Les bouteilles de la guerre qui ont une couleur bleue
J’avais entendu dire, et je le croyais, que les bouteilles de vin au verre bleuté que l’on voit pour les années de guerre devaient leur couleur à l’absence de plomb, que la rumeur publique attribuait à la priorité donnée aux munitions plutôt qu’au verre de bouteille.
Or un lecteur fidèle de mes bulletins et grand expert en verres m’écrit ceci :
Cher ami,
Fervent lecteur de vos bulletins et de vos rencontres toujours nouvelles avec les vins anciens et aussi quelquefois des bouteilles anciennes, je me permets de vous contacter au sujet de la couleur légèrement bleue de la période de la guerre dont vous parlez au sujet de la Laville Haut-Brion 1943. Tout d’abord on n’a jamais mis dans les compositions de matières premières des bouteilles, du plomb. Cette couleur peut provenir de différentes causes, à cette époque:
-le manque de soude pendant la guerre faisait que la composition des matières premières étaient sous dosées en soude,
-une mauvaise recuisson de la bouteille avec ouverture intempestive des portes d’accès de l’arche pouvait aussi provoquer cet effet thermo-physique.

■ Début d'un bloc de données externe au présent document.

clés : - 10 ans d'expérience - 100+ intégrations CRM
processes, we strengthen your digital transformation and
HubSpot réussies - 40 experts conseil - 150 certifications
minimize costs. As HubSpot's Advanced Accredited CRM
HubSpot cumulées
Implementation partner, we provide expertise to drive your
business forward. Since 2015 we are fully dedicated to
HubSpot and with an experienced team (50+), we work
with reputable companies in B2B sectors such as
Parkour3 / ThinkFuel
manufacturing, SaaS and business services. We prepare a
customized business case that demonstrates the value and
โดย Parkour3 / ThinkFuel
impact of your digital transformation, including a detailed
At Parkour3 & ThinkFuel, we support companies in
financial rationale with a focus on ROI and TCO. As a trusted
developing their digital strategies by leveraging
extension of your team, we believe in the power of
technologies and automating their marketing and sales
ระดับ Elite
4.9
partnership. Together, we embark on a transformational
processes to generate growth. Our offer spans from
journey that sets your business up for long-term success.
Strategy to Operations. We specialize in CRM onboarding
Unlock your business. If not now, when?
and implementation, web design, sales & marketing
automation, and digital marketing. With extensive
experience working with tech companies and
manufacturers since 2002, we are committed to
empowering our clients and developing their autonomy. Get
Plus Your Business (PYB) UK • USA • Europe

-enfin dans certaines circonstances passées, alors que les matières premières utilisées étaient en grande partie d’origine naturelle et non pas chimique, le potassium en surplus dans le sable de carrière pouvait aussi provoquer cette couleur.
A titre anecdotique je vous joins une lettre adressée par Mr de Colnet, Maître de la Verrerie de Quicquengrogne dans le Nord adressée à la Maison de Champagne Clicquot-Fourneaux en 1806.
Bien cordialement
Lettre du : 21/08/1806
M. de COLNET ,maitre de Verrerie de la Verrerie de QUIQUENGROGNE
à M.FOURNEAUX négociant à REIMS , Maison CLICQUOT-FOURNEAUX
Je réponds de suite à votre dernière :vous vous plaignez que les bout. que je vous envoye ont le col bleu et qu’elles sont peu cuites; je vous dis avec vérité Mr , et avec connaissance de cause que c’est la forte cuisson qui les bleuys ,c’est-à-dire qui leur donne la couleur GORGE DE PIGEON. Il faut un milieu à tout cela. il ne faut pas que cela domine trop,ce n’est pas que la bouteille en serait plus cassante au contraire , mais elle ne serait pas aussi belle ; je vais faire soigner pour que le bleu ne domine pas trop.

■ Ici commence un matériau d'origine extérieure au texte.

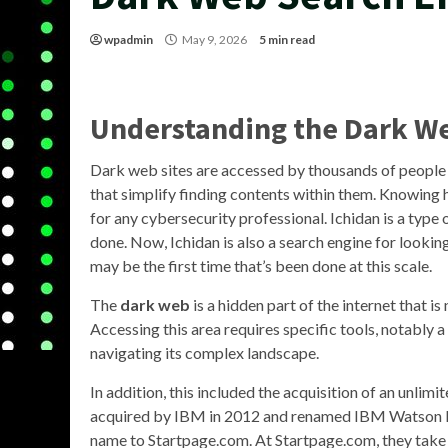
wpadmin
May 9, 2026
5 min read
Understanding the Dark W
Dark web sites are accessed by thousands of people e
that simplify finding contents within them. Knowing h
for any cybersecurity professional. Ichidan is a type 
done. Now, Ichidan is also a search engine for looki
may be the first time that’s been done at this scale.
The
dark web
is a hidden part of the internet that i
Accessing this area requires specific tools, notably a
navigating its complex landscape.
In addition, this included the acquisition of an unlim
acquired by IBM in 2012 and renamed IBM Watson Ex
name to Startpage.com. At Startpage.com, they take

Quand au poids elles sont portées au plus haut degré, plus forte on ne pourrait pas les fabriquer, d’ailleurs elles ont de 27 28, les 3 quart de 28 , au lieu qu’avant , nous ne traitions que de 26 à 24 et peu de 28. Je compte bien que vous ne perdrez pas 4 par cent ds les tirages que vous ferez de ces bout. car il est impossible de mettre plus de précaution à la manutention des bout. qui se fabriquent pour vous , rien est épargné .

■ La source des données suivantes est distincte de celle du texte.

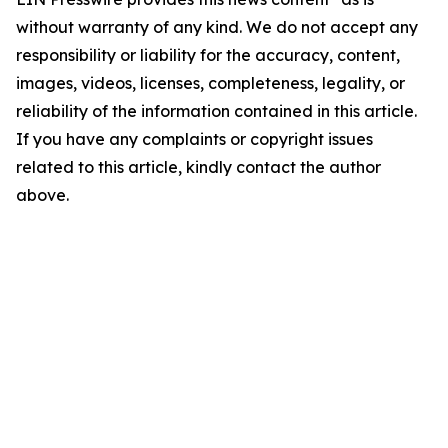
without warranty of any kind. We do not accept any
responsibility or liability for the accuracy, content,
images, videos, licenses, completeness, legality, or
reliability of the information contained in this article.
If you have any complaints or copyright issues
related to this article, kindly contact the author
above.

Anciennement Mr Ruinart père qui prenait à la Verrerie 100.000 b. par an et quelquefois plus s’est plaint aussi de trop de bleu, Mr d’Hennezel maître de cette Vie dans Cetius La Luy a proposé de venir voir par lui-même l’expérience et Mr Ruinart a reconnu que plus une bout. était cuite, plus elle était bleue au cou. Il est venu à Anor lui-même et a reconnu son erreur. Je désirerais bien Mr, que vous veniez vous-même sur les lieux , cela me procurerait le plaisir de vous recevoir , et je vous convainquerai que les bout. de ma Verrie sont recuites 36h ,à Anor elles ne le sont qu’à 24-28 et que ds toute autres verries qui fournissent à Reims elles ne le sont que 12h . C’est tout simple, cela suit la Fonte, à ma verrie 25h de fonte d’affinage+13h de travail, à Anor 18h et dans les autres verries 12h, .Cela est connu et la cuisson suit la longueur des travaux et affinage.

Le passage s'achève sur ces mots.